March 9, 2012

Private: The Radical Libertarian Argument Against Health Care Reform


Affordable Care Act, Health Care Law, Obama administration, Professor David Cole, Simon Lazarus, Walter Dellinger

by Jeremy Leaming

The Supreme Court has set aside a large chunk of time later this month to hear argument over the constitutionality of the health care law’s integral provision, but the primary argument against the minimum coverage provisions has been loudly and repeatedly bandied about since the law’s enactment.

The law’s minimum coverage provision requires people who can afford it to obtain a minimum coverage of health insurance or pay a penalty when filing their income tax returns. It’s not the only provision being challenged by the states, but it is the one that has largely driven the right-wing argument that if the federal government can force some people to purchase health care insurance, there’s no limit to what Congress will be able to require individuals to purchase. (Maybe Congress will require everyone to purchase a gun, to protect their lives, from predators. While becoming a target of crime is obviously something that does and can happen anywhere in the world, it is not as certain as humans’ need for medical treatment due to many other causes, many natural.)

As noted on ACSblog numerous times, the liberty argument is not only wobbly, but hypocritical. A former U.S. Solicitor General Walter Dellinger noted at last year’s ACS Convention that many of the folks complaining about the minimum coverage provision are also supporters of laws requiring women to undergo sonograms and listen to propaganda from doctors before receiving an abortion.

In a March 7 piece for The Nation, Georgetown University law school professor and constitutional law expert David Cole provides, as usual for the professor, an accessible explanation about why the argument against the minimum coverage provision is unlikely to be invalidated by the high court.

Not only is the argument against the minimum coverage provision on flimsy ground, it’s also not conservative. The argument is, in reality, “radically libertarian,” Cole writes.

Cole states:

We’ve seen this kind of libertarian constitutional argument before. In the early twentieth century, after the Industrial Revolution had concentrated economic power in employers’ hands, Congress and the states passed many laws designed to protect workers from exploitation. Time and again, the Supreme Court invalidated these statutes. It deemed the federal laws beyond Congress’s power to regulate interstate commerce because they were said to regulate the terms of production, manufacture or mining, all of which were said to precede interstate commerce. And it invalidated state labor laws as infringements on the “freedom of contract” protected by the due process clause.

After the Depression, however, the court “overruled both lines of precedent it abandoned altogether the due process notion that economic regulation infringes on ‘freedom of contract,’” and “it has never since invalidated any law on that ground. And it ruled that in our integrated national economy, Congress is entitled to regulate on the presumption that all economic activity, not matter how local, affects interstate commerce.”

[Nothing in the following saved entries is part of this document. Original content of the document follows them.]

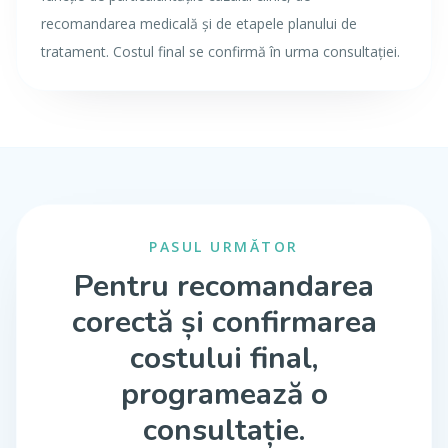
recomandarea medicală și de etapele planului de
tratament. Costul final se confirmă în urma consultației.
PASUL URMĂTOR
Pentru recomandarea
corectă și confirmarea
costului final,
programează o
consultație.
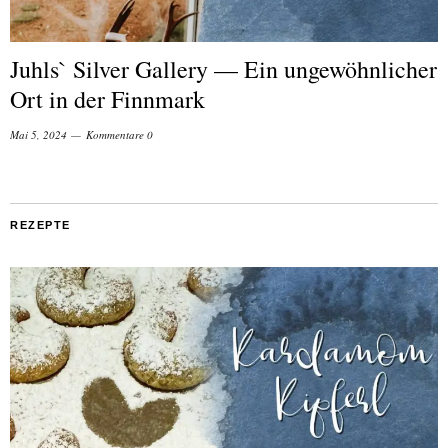
Juhls` Silver Gallery — Ein ungewöhnlicher
Ort in der Finnmark
Mai 5, 2024
Kommentare 0
REZEPTE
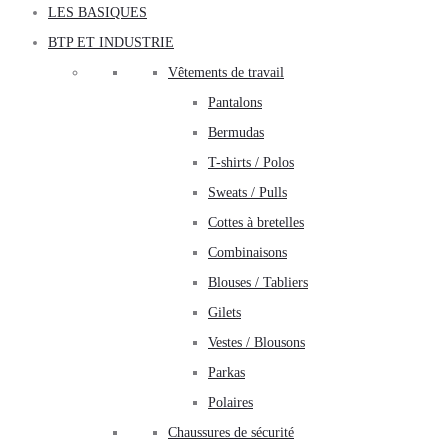
LES BASIQUES
BTP ET INDUSTRIE
Vêtements de travail
Pantalons
Bermudas
T-shirts / Polos
Sweats / Pulls
Cottes à bretelles
Combinaisons
Blouses / Tabliers
Gilets
Vestes / Blousons
Parkas
Polaires
Chaussures de sécurité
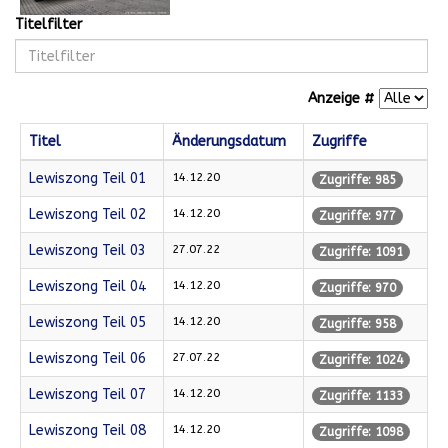
Titelfilter
Anzeige #
Titel
Änderungsdatum
Zugriffe
Lewiszong Teil 01
14.12.20
Zugriffe: 985
Lewiszong Teil 02
14.12.20
Zugriffe: 977
Lewiszong Teil 03
27.07.22
Zugriffe: 1091
Lewiszong Teil 04
14.12.20
Zugriffe: 970
Lewiszong Teil 05
14.12.20
Zugriffe: 958
Lewiszong Teil 06
27.07.22
Zugriffe: 1024
Lewiszong Teil 07
14.12.20
Zugriffe: 1133
Lewiszong Teil 08
14.12.20
Zugriffe: 1098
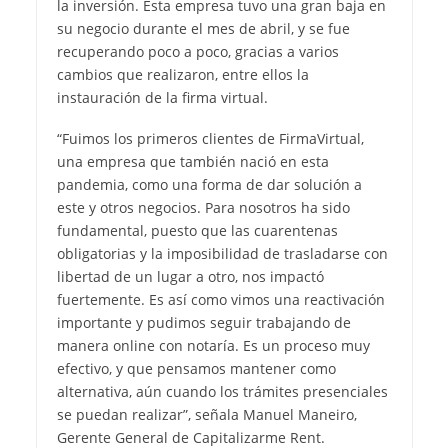
la inversión. Esta empresa tuvo una gran baja en
su negocio durante el mes de abril, y se fue
recuperando poco a poco, gracias a varios
cambios que realizaron, entre ellos la
instauración de la firma virtual.
“Fuimos los primeros clientes de FirmaVirtual,
una empresa que también nació en esta
pandemia, como una forma de dar solución a
este y otros negocios. Para nosotros ha sido
fundamental, puesto que las cuarentenas
obligatorias y la imposibilidad de trasladarse con
libertad de un lugar a otro, nos impactó
fuertemente. Es así como vimos una reactivación
importante y pudimos seguir trabajando de
manera online con notaría. Es un proceso muy
efectivo, y que pensamos mantener como
alternativa, aún cuando los trámites presenciales
se puedan realizar”, señala Manuel Maneiro,
Gerente General de Capitalizarme Rent.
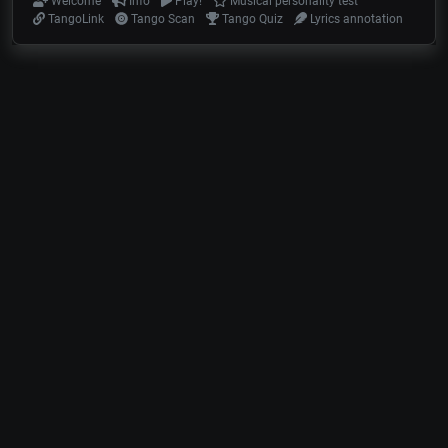
Welcome
Info
Play!
Musical personality test
TangoLink
Tango Scan
Tango Quiz
Lyrics annotation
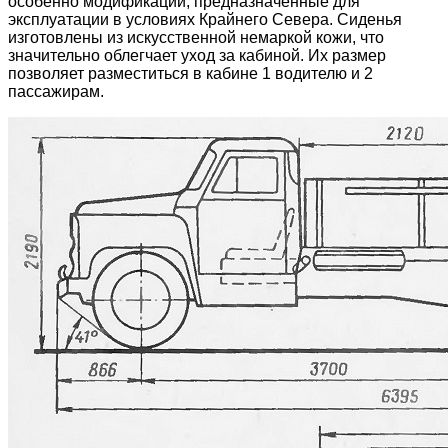
особенно модификации, предназначенные для
эксплуатации в условиях Крайнего Севера. Сиденья
изготовлены из искусственной немаркой кожи, что
значительно облегчает уход за кабиной. Их размер
позволяет разместиться в кабине 1 водителю и 2
пассажирам.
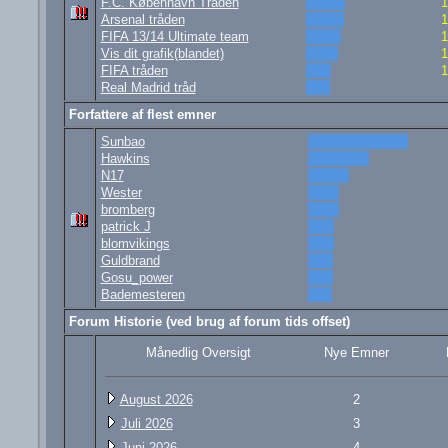
F.C. København Tråden
1
Arsenal tråden
1
FIFA 13/14 Ultimate team
1
Vis dit grafik(blandet)
1
FIFA tråden
1
Real Madrid tråd
Forfattere af flest emner
Sunbao
Hawkins
N17
Wester
bromberg
patrick J
blomvikings
Guldbrand
Gosu_power
Bademesteren
Forum Historie (ved brug af forum tids offset)
Månedlig Oversigt
Nye Emner
August 2026
2
Juli 2026
3
Juni 2026
4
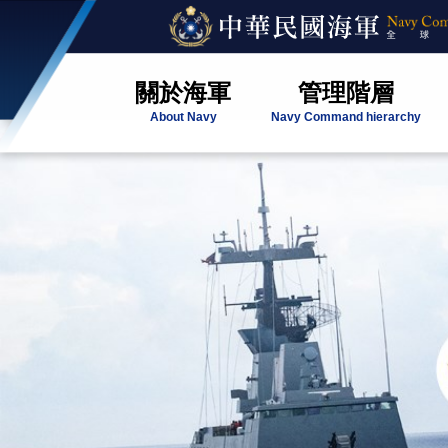
關於海軍
管理階層
About Navy
Navy Command hierarchy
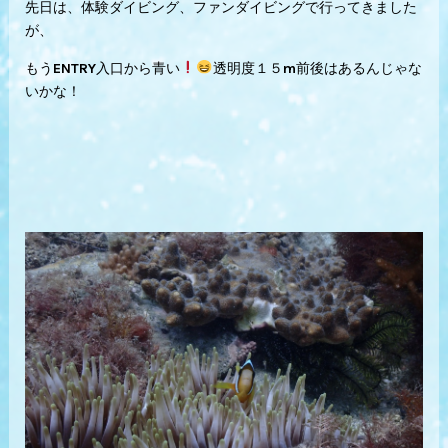
先日は、体験ダイビング、ファンダイビングで行ってきました
が、
もうENTRY入口から青い
透明度１５m前後はあるんじゃな
いかな！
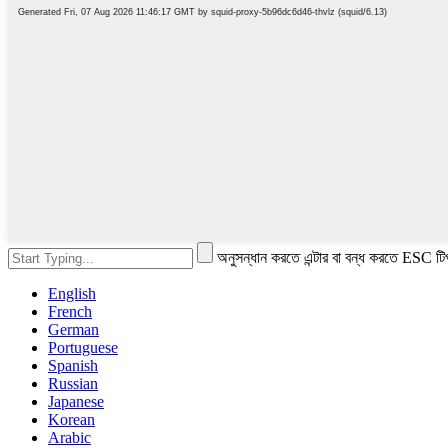
অনুসন্ধান করতে এন্টার বা বন্ধ করতে ESC টি
English
French
German
Portuguese
Spanish
Russian
Japanese
Korean
Arabic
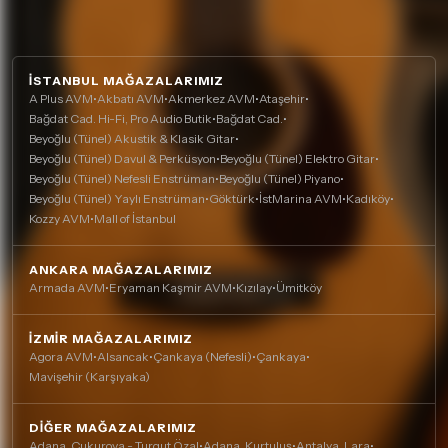
İSTANBUL MAĞAZALARIMIZ
A Plus AVM
•
Akbatı AVM
•
Akmerkez AVM
•
Ataşehir
•
Bağdat Cad. Hi-Fi, Pro Audio Butik
•
Bağdat Cad.
•
Beyoğlu (Tünel) Akustik & Klasik Gitar
•
Beyoğlu (Tünel) Davul & Perküsyon
•
Beyoğlu (Tünel) Elektro Gitar
•
Beyoğlu (Tünel) Nefesli Enstrüman
•
Beyoğlu (Tünel) Piyano
•
Beyoğlu (Tünel) Yaylı Enstrüman
•
Göktürk
•
İstMarina AVM
•
Kadıköy
•
Kozzy AVM
•
Mall of İstanbul
ANKARA MAĞAZALARIMIZ
Armada AVM
•
Eryaman Kaşmir AVM
•
Kızılay
•
Ümitköy
İZMIR MAĞAZALARIMIZ
Agora AVM
•
Alsancak
•
Çankaya (Nefesli)
•
Çankaya
•
Mavişehir (Karşıyaka)
DIĞER MAĞAZALARIMIZ
Adana, Çukurova - Turgut Özal
•
Adana, Kurtuluş
•
Antalya, Lara
•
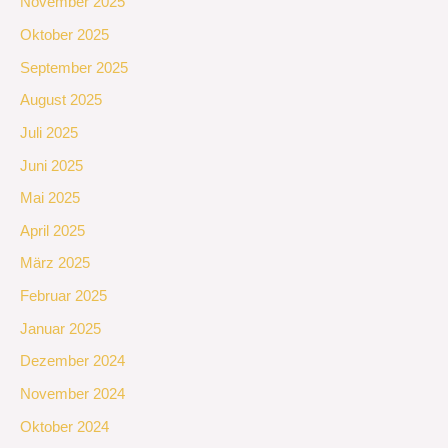
November 2025
Oktober 2025
September 2025
August 2025
Juli 2025
Juni 2025
Mai 2025
April 2025
März 2025
Februar 2025
Januar 2025
Dezember 2024
November 2024
Oktober 2024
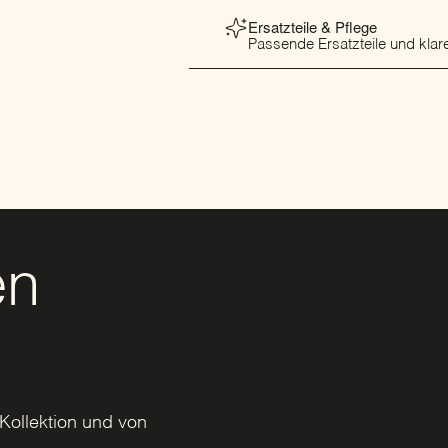
Passende Ersatzteile und klare
en
Kollektion und von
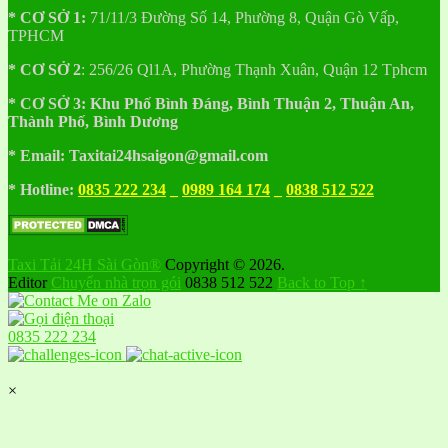
* CƠ SỞ 1:
71/11/3 Đường Số 14, Phường 8, Quận Gò Vấp,
TPHCM
* CƠ SỞ 2
:
256/26 Ql1A, Phường Thạnh Xuân, Quận 12 Tphcm
* CƠ SỞ 3:
Khu
Phố
Bình Đáng, Bình Thuận 2, Thuận An,
Thành Phố, Bình Dương
* Email: Taxitai24hsaigon@gmail.com
* Hotline:
0835 222 234
_
0989 164 174
_
0838 512 522
Taxi Tải 24H Sài Gòn®
Copyright © 2026.
Editor
Chuyển nhà trọn gói
0838 512 522
Back to Top ↑
0835 222 234
×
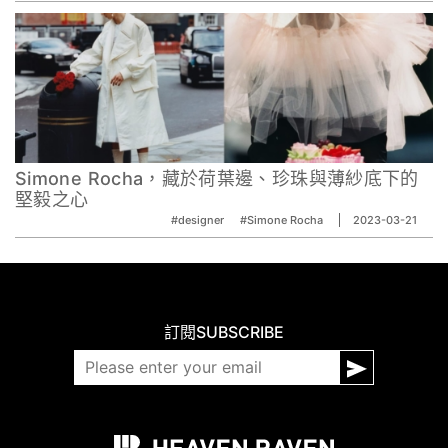
Simone Rocha，藏於荷葉邊、珍珠與薄紗底下的
堅毅之心
#designer
#Simone Rocha
2023-03-21
訂閱
SUBSCRIBE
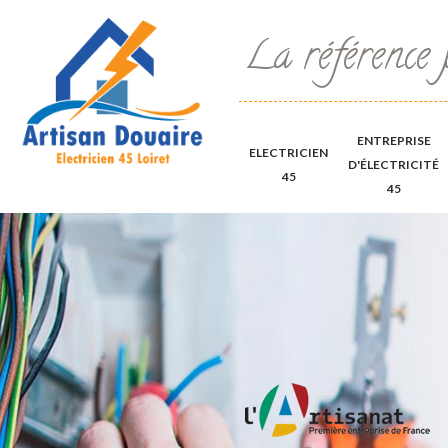
La référence 
ENTREPRISE
ELECTRICIEN
D'ÉLECTRICITÉ
45
45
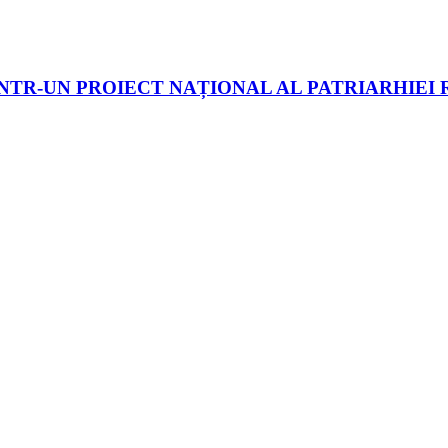
– ÎNTR-UN PROIECT NAȚIONAL AL PATRIARHIE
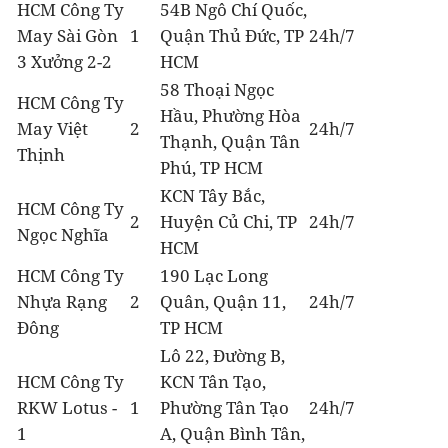
HCM Công Ty
54B Ngô Chí Quốc,
May Sài Gòn
1
Quận Thủ Đức, TP
24h/7
3 Xưởng 2-2
HCM
58 Thoại Ngọc
HCM Công Ty
Hầu, Phường Hòa
May Việt
2
24h/7
Thạnh, Quận Tân
Thịnh
Phú, TP HCM
KCN Tây Bắc,
HCM Công Ty
2
Huyện Củ Chi, TP
24h/7
Ngọc Nghĩa
HCM
HCM Công Ty
190 Lạc Long
Nhựa Rạng
2
Quân, Quận 11,
24h/7
Đông
TP HCM
Lô 22, Đường B,
HCM Công Ty
KCN Tân Tạo,
RKW Lotus -
1
Phường Tân Tạo
24h/7
1
A, Quận Bình Tân,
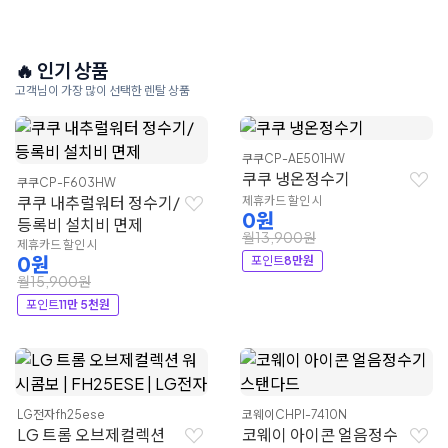
🔥 인기 상품
고객님이 가장 많이 선택한 렌탈 상품
쿠쿠
CP-AE501HW
쿠쿠 냉온정수기
쿠쿠
CP-F603HW
쿠쿠 내추럴워터 정수기/
제휴카드 할인 시
0원
등록비 설치비 면제
월13,900원
제휴카드 할인 시
0원
포인트
8만원
월15,900원
포인트
11만 5천원
LG전자
fh25ese
코웨이
CHPI-7410N
LG 트롬 오브제컬렉션
코웨이 아이콘 얼음정수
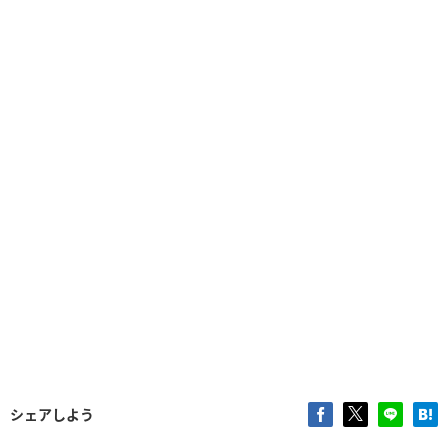
シェアしよう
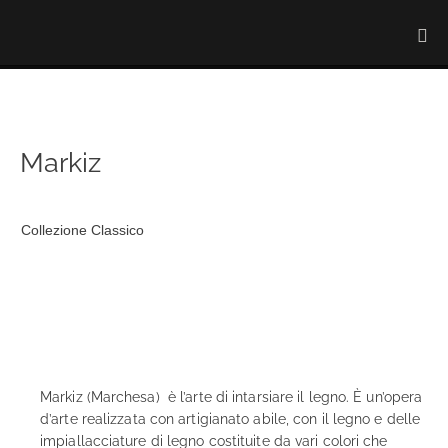
Markiz
Collezione Classico
Markiz (Marchesa) è l’arte di intarsiare il legno. È un’opera
d’arte realizzata con artigianato abile, con il legno e delle
impiallacciature di legno costituite da vari colori che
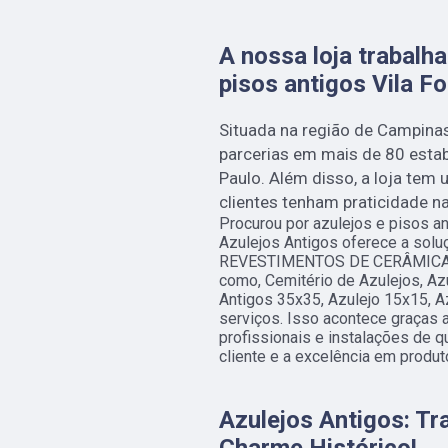
A nossa loja trabalh
pisos antigos Vila F
Situada na região de Campina
parcerias em mais de 80 esta
Paulo. Além disso, a loja tem 
clientes tenham praticidade n
Procurou por azulejos e pisos a
Azulejos Antigos oferece a sol
REVESTIMENTOS DE CERÂMICA
como, Cemitério de Azulejos, Az
Antigos 35x35, Azulejo 15x15, Az
serviços. Isso acontece graças
profissionais e instalações de 
cliente e a excelência em produt
Azulejos Antigos: T
Charme Histórico!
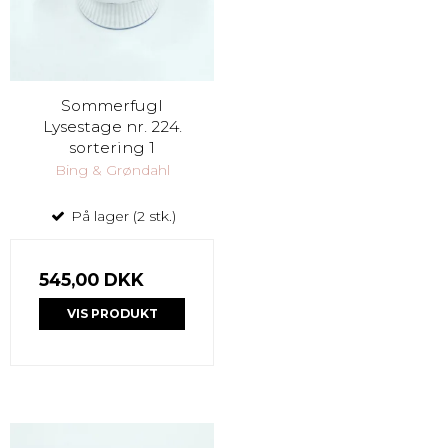
Sommerfugl
Lysestage nr. 224.
sortering 1
Bing & Grøndahl
På lager (2 stk.)
545,00 DKK
VIS PRODUKT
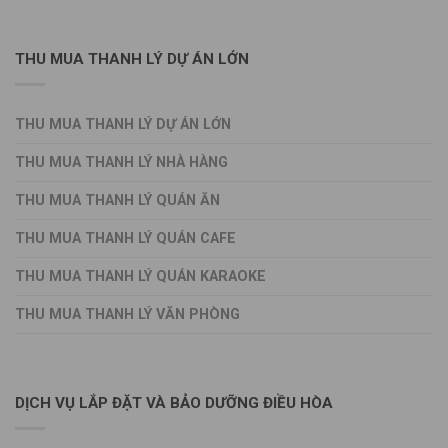
THU MUA THANH LÝ DỰ ÁN LỚN
THU MUA THANH LÝ DỰ ÁN LỚN
THU MUA THANH LÝ NHÀ HÀNG
THU MUA THANH LÝ QUÁN ĂN
THU MUA THANH LÝ QUÁN CAFE
THU MUA THANH LÝ QUÁN KARAOKE
THU MUA THANH LÝ VĂN PHÒNG
DỊCH VỤ LẮP ĐẶT VÀ BẢO DƯỠNG ĐIỀU HÒA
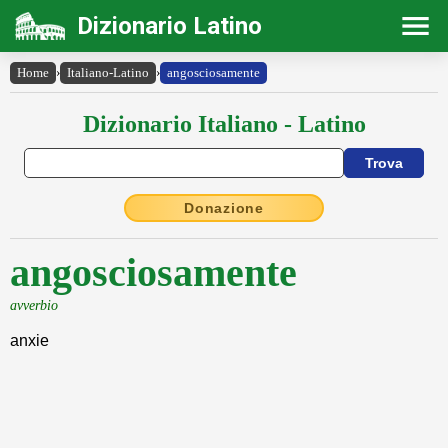
Dizionario Latino
Home
›
Italiano-Latino
›
angosciosamente
Dizionario Italiano - Latino
Donazione
angosciosamente
avverbio
anxie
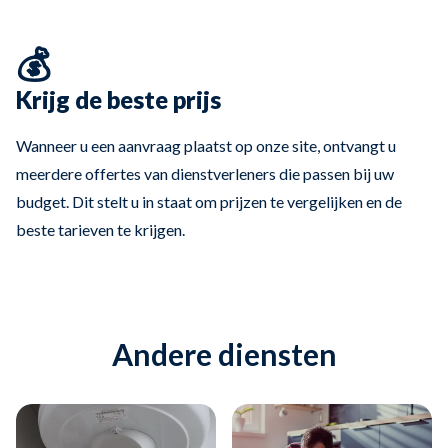
💰
Krijg de beste prijs
Wanneer u een aanvraag plaatst op onze site, ontvangt u
meerdere offertes van dienstverleners die passen bij uw
budget. Dit stelt u in staat om prijzen te vergelijken en de
beste tarieven te krijgen.
Andere diensten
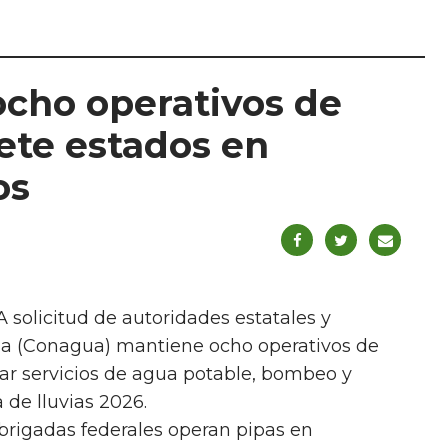
cho operativos de
iete estados en
os
 solicitud de autoridades estatales y
ua (Conagua) mantiene ocho operativos de
zar servicios de agua potable, bombeo y
 de lluvias 2026.
 brigadas federales operan pipas en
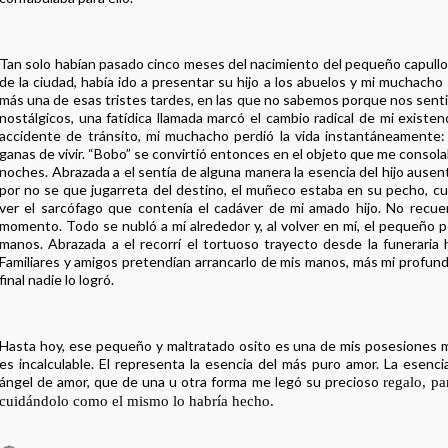
Tan solo habían pasado cinco meses del nacimiento del pequeño capullo
de la ciudad, había ido a presentar su hijo a los abuelos y mi muchach
más una de esas tristes tardes, en las que no sabemos porque nos sent
nostálgicos, una fatídica llamada marcó el cambio radical de mi existe
accidente de tránsito, mi muchacho perdió la vida instantáneamente:
ganas de vivir. “Bobo” se convirtió entonces en el objeto que me consolaba
noches. Abrazada a el sentía de alguna manera la esencia del hijo ause
por no se que jugarreta del destino, el muñeco estaba en su pecho, cu
ver el sarcófago que contenía el cadáver de mi amado hijo. No recu
momento. Todo se nubló a mí alrededor y, al volver en mí, el pequeño 
manos. Abrazada a el recorrí el tortuoso trayecto desde la funeraria
Familiares y amigos pretendían arrancarlo de mis manos, más mi profund
final nadie lo logró.
Hasta hoy, ese pequeño y maltratado osito es una de mis posesiones m
es incalculable. El representa la esencia del más puro amor. La esenci
ángel de amor, que de una u otra forma me legó su precioso
regalo, pa
cuidándolo como el mismo lo habría hecho.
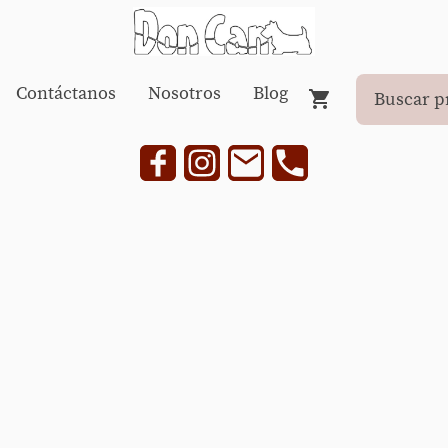
Contáctanos
Nosotros
Blog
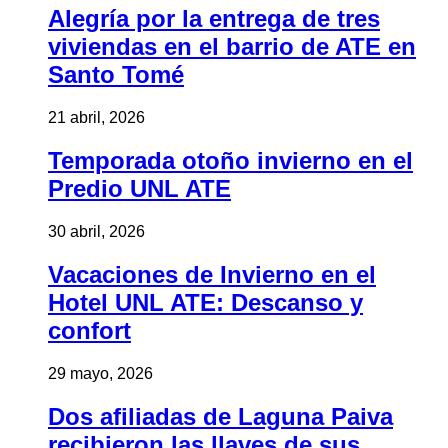
Alegría por la entrega de tres
viviendas en el barrio de ATE en
Santo Tomé
21 abril, 2026
Temporada otoño invierno en el
Predio UNL ATE
30 abril, 2026
Vacaciones de Invierno en el
Hotel UNL ATE: Descanso y
confort
29 mayo, 2026
Dos afiliadas de Laguna Paiva
recibieron las llaves de sus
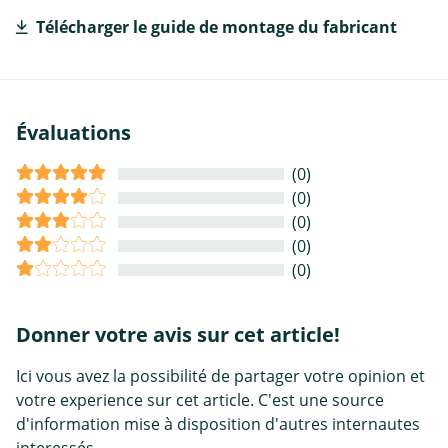
Télécharger le guide de montage du fabricant
Évaluations
(0)
(0)
(0)
(0)
(0)
Donner votre avis sur cet article!
Ici vous avez la possibilité de partager votre opinion et
votre experience sur cet article. C'est une source
d'information mise à disposition d'autres internautes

In this ACS Issue Brief, the National Senior Citizens Law Center’s  Simon Lazarus also details the radicalism undergirding the arguments against the Affordable Care Act – essentially it’s all about containing the ability of the federal government to address far-reaching concerns, ones that reach from coast to coast.

Our health care market accounts for more than 17 percent of the U.S. economy, and for many decades now, the government has regulated that market.

As many other professors, have noted, if the current Supreme Court adheres to precedent, the Obama administration’s landmark health reform law will not be invalidated.

At the end of the day, people will come to realize that the radical libertarian arguments against the health care reform law were never genuine or at all sensible. What is sensible is tackling a national health care system that for too many years has been inherently unfair to both the insured and uninsured.